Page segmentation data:

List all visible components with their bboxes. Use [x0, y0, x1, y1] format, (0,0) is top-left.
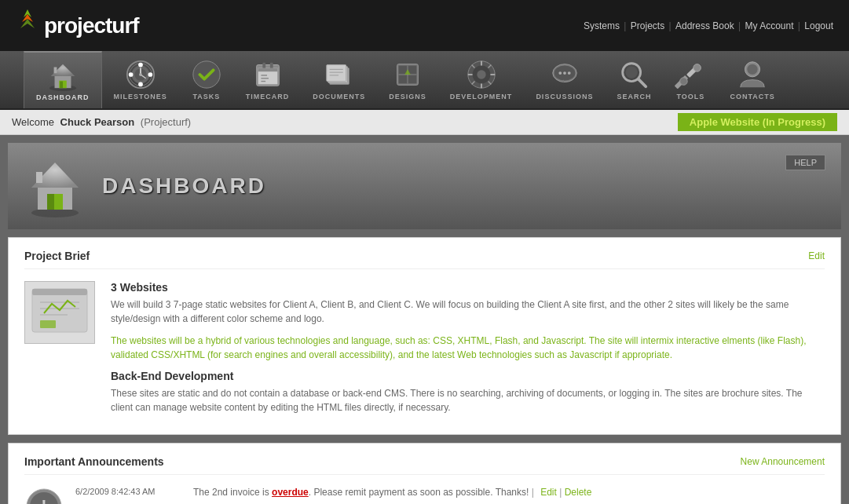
nav-item-tools[interactable]: TOOLS	[663, 51, 718, 108]
tools-label: TOOLS	[676, 93, 704, 100]
new-announcement-link[interactable]: New Announcement	[741, 456, 825, 467]
svg-point-62	[747, 64, 757, 75]
svg-point-60	[680, 78, 688, 86]
svg-point-55	[626, 67, 638, 79]
contacts-icon	[737, 59, 768, 90]
svg-rect-74	[40, 320, 56, 328]
svg-point-14	[148, 72, 152, 77]
svg-rect-68	[36, 172, 42, 183]
svg-point-52	[568, 71, 571, 75]
svg-rect-22	[258, 68, 277, 71]
svg-rect-70	[32, 289, 87, 295]
logo-icon	[16, 8, 39, 43]
nav-item-discussions[interactable]: DISCUSSIONS	[524, 51, 605, 108]
welcome-text: Welcome Chuck Pearson (Projecturf)	[12, 116, 191, 128]
nav-item-contacts[interactable]: CONTACTS	[718, 51, 786, 108]
brief-heading-1: 3 Websites	[111, 281, 825, 294]
nav-item-dashboard[interactable]: DASHBOARD	[24, 51, 102, 108]
project-brief-body: 3 Websites We will build 3 7-page static…	[24, 281, 825, 422]
announcements-title: Important Announcements	[24, 455, 164, 468]
dashboard-title: DASHBOARD	[102, 173, 266, 199]
timecard-icon	[252, 59, 284, 90]
svg-rect-4	[60, 82, 63, 89]
my-account-link[interactable]: My My AccountAccount	[745, 20, 793, 31]
welcome-bar: Welcome Chuck Pearson (Projecturf) Apple…	[0, 110, 849, 135]
project-brief-card: Project Brief Edit 3 Websites We will bu…	[8, 237, 841, 435]
announcements-body: ! 6/2/2009 8:42:43 AM The 2nd invoice is…	[24, 487, 825, 504]
tasks-icon	[191, 59, 222, 90]
project-badge[interactable]: Apple Website (In Progress)	[678, 113, 837, 131]
nav-item-documents[interactable]: DOCUMENTS	[301, 51, 377, 108]
project-label: Apple Website	[690, 116, 759, 128]
brief-text-3: These sites are static and do not contai…	[111, 386, 825, 415]
svg-point-13	[138, 63, 143, 68]
svg-rect-20	[262, 63, 265, 69]
designs-icon	[392, 59, 423, 90]
svg-line-56	[639, 79, 646, 87]
brief-image-svg	[28, 285, 91, 340]
nav-item-timecard[interactable]: TIMECARD	[234, 51, 302, 108]
development-icon	[466, 59, 497, 90]
timecard-label: TIMECARD	[246, 93, 290, 100]
nav-item-tasks[interactable]: TASKS	[179, 51, 234, 108]
svg-point-15	[138, 82, 143, 87]
nav-item-search[interactable]: SEARCH	[605, 51, 663, 108]
announcement-icon: !	[24, 487, 64, 504]
dashboard-label: DASHBOARD	[36, 93, 90, 101]
ann-separator: |	[532, 487, 534, 498]
discussions-icon	[549, 59, 580, 90]
svg-text:!: !	[41, 496, 46, 504]
discussions-label: DISCUSSIONS	[536, 93, 593, 100]
brief-text-1: We will build 3 7-page static websites f…	[111, 298, 825, 326]
dashboard-large-icon	[24, 155, 86, 217]
svg-rect-67	[47, 194, 54, 210]
systems-link[interactable]: Systems	[584, 20, 620, 31]
svg-rect-21	[269, 63, 273, 69]
svg-rect-28	[327, 65, 346, 82]
svg-point-59	[693, 64, 701, 72]
delete-announcement-link[interactable]: Delete	[565, 487, 592, 498]
ann-text-after: . Please remit payment as soon as possib…	[309, 487, 529, 498]
announcement-row: 6/2/2009 8:42:43 AM The 2nd invoice is o…	[75, 487, 825, 498]
tasks-label: TASKS	[192, 93, 220, 100]
contacts-label: CONTACTS	[730, 93, 774, 100]
card-header-brief: Project Brief Edit	[24, 250, 825, 269]
svg-point-12	[139, 73, 142, 76]
development-label: DEVELOPMENT	[450, 93, 513, 100]
documents-label: DOCUMENTS	[313, 93, 365, 100]
top-bar: projecturf Systems | Projects | Address …	[0, 0, 849, 51]
designs-label: DESIGNS	[389, 93, 426, 100]
dashboard-icon	[47, 60, 79, 91]
edit-announcement-link[interactable]: Edit	[540, 487, 557, 498]
announcement-actions: Edit | Delete	[536, 487, 591, 498]
brief-heading-3: Back-End Development	[111, 370, 825, 382]
milestones-label: MILESTONES	[114, 93, 167, 100]
nav-bar: DASHBOARD MILESTONES	[0, 51, 849, 110]
brief-text-2: The websites will be a hybrid of various…	[111, 334, 825, 362]
brief-content: 3 Websites We will build 3 7-page static…	[111, 281, 825, 422]
welcome-label: Welcome	[12, 116, 54, 128]
svg-rect-5	[53, 68, 57, 74]
milestones-icon	[125, 59, 156, 90]
logout-link[interactable]: Logout	[804, 20, 833, 31]
svg-point-50	[558, 71, 562, 75]
announcements-card: Important Announcements New Announcement…	[8, 443, 841, 504]
nav-item-milestones[interactable]: MILESTONES	[102, 51, 179, 108]
brief-image	[24, 281, 95, 344]
ann-text-before: The 2nd invoice is	[193, 487, 272, 498]
svg-point-17	[193, 61, 220, 88]
main-content: DASHBOARD HELP Project Brief Edit	[0, 135, 849, 504]
edit-brief-link[interactable]: Edit	[808, 250, 825, 261]
nav-item-designs[interactable]: DESIGNS	[377, 51, 438, 108]
svg-point-51	[563, 71, 566, 75]
documents-icon	[324, 59, 355, 90]
logo-text: projecturf	[44, 13, 139, 38]
projects-link[interactable]: Projects	[631, 20, 664, 31]
search-icon	[618, 59, 650, 90]
help-button[interactable]: HELP	[785, 155, 825, 170]
address-book-link[interactable]: Address Book	[675, 20, 734, 31]
nav-item-development[interactable]: DEVELOPMENT	[438, 51, 525, 108]
project-status: In Progress	[766, 116, 822, 128]
username: Chuck Pearson	[60, 116, 135, 128]
project-brief-title: Project Brief	[24, 250, 90, 262]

THE PROBLEM: With the pictures removed, return the data above word for word.

OUTPUT:
List all visible components with their bboxes. Use [x0, y0, x1, y1] format, (0,0) is top-left.
nav-item-tools[interactable]: TOOLS	[663, 51, 718, 108]
tools-label: TOOLS	[676, 93, 704, 100]
new-announcement-link[interactable]: New Announcement	[741, 456, 825, 467]
svg-point-62	[747, 64, 757, 75]
svg-point-60	[680, 78, 688, 86]
svg-point-55	[626, 67, 638, 79]
contacts-icon	[737, 59, 768, 90]
svg-rect-74	[40, 320, 56, 328]
svg-point-14	[148, 72, 152, 77]
svg-rect-68	[36, 172, 42, 183]
svg-point-52	[568, 71, 571, 75]
svg-rect-22	[258, 68, 277, 71]
svg-rect-70	[32, 289, 87, 295]
logo-icon	[16, 8, 39, 43]
nav-item-discussions[interactable]: DISCUSSIONS	[524, 51, 605, 108]
welcome-text: Welcome Chuck Pearson (Projecturf)	[12, 116, 191, 128]
nav-item-contacts[interactable]: CONTACTS	[718, 51, 786, 108]
brief-heading-1: 3 Websites	[111, 281, 825, 294]
nav-item-dashboard[interactable]: DASHBOARD	[24, 51, 102, 108]
project-brief-body: 3 Websites We will build 3 7-page static…	[24, 281, 825, 422]
announcements-title: Important Announcements	[24, 455, 164, 468]
dashboard-title: DASHBOARD	[102, 173, 266, 199]
timecard-icon	[252, 59, 284, 90]
svg-rect-4	[60, 82, 63, 89]
my-account-link[interactable]: My My AccountAccount	[745, 20, 793, 31]
welcome-bar: Welcome Chuck Pearson (Projecturf) Apple…	[0, 110, 849, 135]
project-brief-card: Project Brief Edit 3 Websites We will bu…	[8, 237, 841, 435]
announcements-body: ! 6/2/2009 8:42:43 AM The 2nd invoice is…	[24, 487, 825, 504]
tasks-icon	[191, 59, 222, 90]
project-badge[interactable]: Apple Website (In Progress)	[678, 113, 837, 131]
nav-item-documents[interactable]: DOCUMENTS	[301, 51, 377, 108]
project-label: Apple Website	[690, 116, 759, 128]
brief-text-3: These sites are static and do not contai…	[111, 386, 825, 415]
svg-point-13	[138, 63, 143, 68]
svg-rect-20	[262, 63, 265, 69]
designs-icon	[392, 59, 423, 90]
svg-line-56	[639, 79, 646, 87]
brief-image-svg	[28, 285, 91, 340]
nav-item-timecard[interactable]: TIMECARD	[234, 51, 302, 108]
development-icon	[466, 59, 497, 90]
timecard-label: TIMECARD	[246, 93, 290, 100]
nav-item-tasks[interactable]: TASKS	[179, 51, 234, 108]
svg-point-15	[138, 82, 143, 87]
nav-item-search[interactable]: SEARCH	[605, 51, 663, 108]
announcement-icon: !	[24, 487, 64, 504]
dashboard-label: DASHBOARD	[36, 93, 90, 101]
ann-separator: |	[532, 487, 534, 498]
discussions-icon	[549, 59, 580, 90]
svg-text:!: !	[41, 496, 46, 504]
discussions-label: DISCUSSIONS	[536, 93, 593, 100]
brief-text-1: We will build 3 7-page static websites f…	[111, 298, 825, 326]
dashboard-large-icon	[24, 155, 86, 217]
svg-rect-67	[47, 194, 54, 210]
systems-link[interactable]: Systems	[584, 20, 620, 31]
svg-rect-21	[269, 63, 273, 69]
svg-rect-28	[327, 65, 346, 82]
svg-point-59	[693, 64, 701, 72]
delete-announcement-link[interactable]: Delete	[565, 487, 592, 498]
ann-text-after: . Please remit payment as soon as possib…	[309, 487, 529, 498]
announcement-row: 6/2/2009 8:42:43 AM The 2nd invoice is o…	[75, 487, 825, 498]
tasks-label: TASKS	[192, 93, 220, 100]
contacts-label: CONTACTS	[730, 93, 774, 100]
card-header-brief: Project Brief Edit	[24, 250, 825, 269]
svg-point-12	[139, 73, 142, 76]
development-label: DEVELOPMENT	[450, 93, 513, 100]
documents-label: DOCUMENTS	[313, 93, 365, 100]
top-bar: projecturf Systems | Projects | Address …	[0, 0, 849, 51]
designs-label: DESIGNS	[389, 93, 426, 100]
dashboard-icon	[47, 60, 79, 91]
edit-announcement-link[interactable]: Edit	[540, 487, 557, 498]
announcement-actions: Edit | Delete	[536, 487, 591, 498]
brief-heading-3: Back-End Development	[111, 370, 825, 382]
milestones-label: MILESTONES	[114, 93, 167, 100]
nav-bar: DASHBOARD MILESTONES	[0, 51, 849, 110]
brief-text-2: The websites will be a hybrid of various…	[111, 334, 825, 362]
brief-content: 3 Websites We will build 3 7-page static…	[111, 281, 825, 422]
welcome-label: Welcome	[12, 116, 54, 128]
svg-rect-5	[53, 68, 57, 74]
milestones-icon	[125, 59, 156, 90]
logout-link[interactable]: Logout	[804, 20, 833, 31]
svg-point-50	[558, 71, 562, 75]
announcements-card: Important Announcements New Announcement…	[8, 443, 841, 504]
nav-item-milestones[interactable]: MILESTONES	[102, 51, 179, 108]
brief-image	[24, 281, 95, 344]
ann-text-before: The 2nd invoice is	[193, 487, 272, 498]
svg-point-17	[193, 61, 220, 88]
main-content: DASHBOARD HELP Project Brief Edit	[0, 135, 849, 504]
edit-brief-link[interactable]: Edit	[808, 250, 825, 261]
nav-item-designs[interactable]: DESIGNS	[377, 51, 438, 108]
svg-point-51	[563, 71, 566, 75]
documents-icon	[324, 59, 355, 90]
logo-text: projecturf	[44, 13, 139, 38]
projects-link[interactable]: Projects	[631, 20, 664, 31]
search-icon	[618, 59, 650, 90]
help-button[interactable]: HELP	[785, 155, 825, 170]
address-book-link[interactable]: Address Book	[675, 20, 734, 31]
nav-item-development[interactable]: DEVELOPMENT	[438, 51, 525, 108]
project-status: In Progress	[766, 116, 822, 128]
username: Chuck Pearson	[60, 116, 135, 128]
project-brief-title: Project Brief	[24, 250, 90, 262]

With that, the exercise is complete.